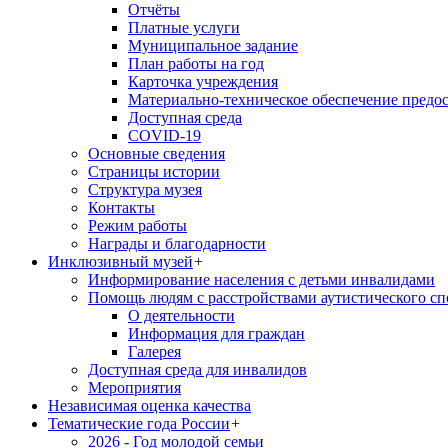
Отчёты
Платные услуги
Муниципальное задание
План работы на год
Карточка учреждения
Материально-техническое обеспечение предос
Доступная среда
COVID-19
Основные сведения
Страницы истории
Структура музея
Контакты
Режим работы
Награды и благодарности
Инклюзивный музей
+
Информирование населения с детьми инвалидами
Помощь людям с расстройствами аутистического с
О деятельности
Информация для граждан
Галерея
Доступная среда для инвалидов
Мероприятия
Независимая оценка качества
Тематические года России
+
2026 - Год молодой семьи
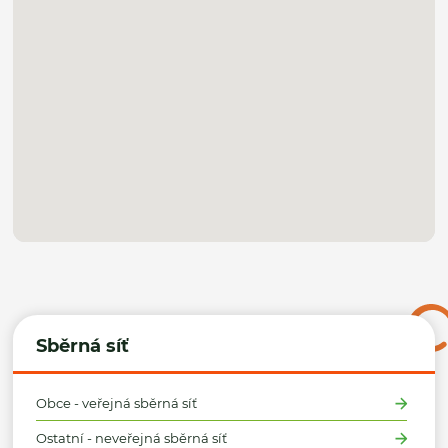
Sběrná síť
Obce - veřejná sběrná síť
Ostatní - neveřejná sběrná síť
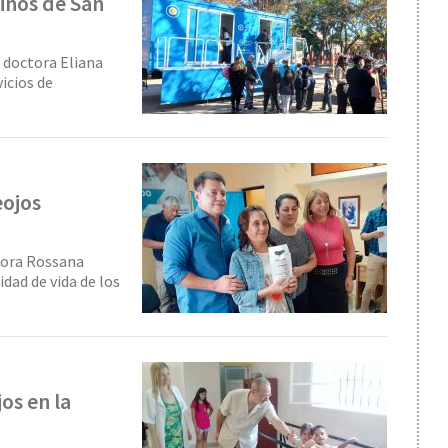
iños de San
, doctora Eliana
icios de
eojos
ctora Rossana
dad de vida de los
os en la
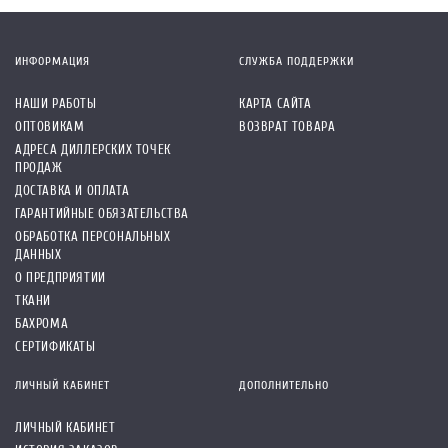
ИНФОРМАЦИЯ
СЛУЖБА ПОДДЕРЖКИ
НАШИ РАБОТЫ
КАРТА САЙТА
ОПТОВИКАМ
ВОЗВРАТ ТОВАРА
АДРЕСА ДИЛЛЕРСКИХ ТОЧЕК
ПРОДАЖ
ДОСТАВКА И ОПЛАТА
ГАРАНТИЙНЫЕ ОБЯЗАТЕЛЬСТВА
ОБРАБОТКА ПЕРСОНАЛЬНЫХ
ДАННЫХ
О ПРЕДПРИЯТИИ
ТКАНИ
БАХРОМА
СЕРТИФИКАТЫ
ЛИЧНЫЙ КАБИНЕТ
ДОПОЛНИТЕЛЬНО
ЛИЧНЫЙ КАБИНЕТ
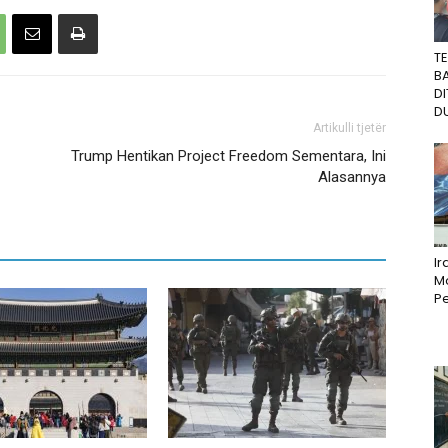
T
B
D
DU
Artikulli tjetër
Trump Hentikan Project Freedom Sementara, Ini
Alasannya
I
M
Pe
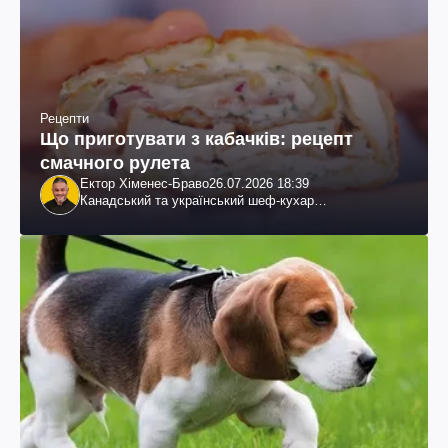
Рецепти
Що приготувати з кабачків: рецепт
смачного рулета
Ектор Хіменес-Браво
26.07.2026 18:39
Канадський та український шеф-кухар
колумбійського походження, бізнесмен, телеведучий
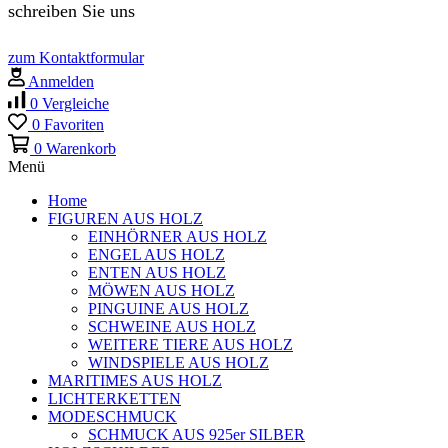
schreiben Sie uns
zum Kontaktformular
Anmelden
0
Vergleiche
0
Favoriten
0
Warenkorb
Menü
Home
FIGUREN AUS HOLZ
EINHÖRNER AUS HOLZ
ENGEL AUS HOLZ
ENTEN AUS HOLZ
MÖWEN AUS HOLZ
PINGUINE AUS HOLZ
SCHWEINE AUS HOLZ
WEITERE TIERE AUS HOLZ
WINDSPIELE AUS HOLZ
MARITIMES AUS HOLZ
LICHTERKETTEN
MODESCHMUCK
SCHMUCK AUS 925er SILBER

+===+

Pull every line that holds the string "среда" out of the records.

● RESPONSE TO THIS EXERCISE
Доступная среда
Доступная среда для инвалидов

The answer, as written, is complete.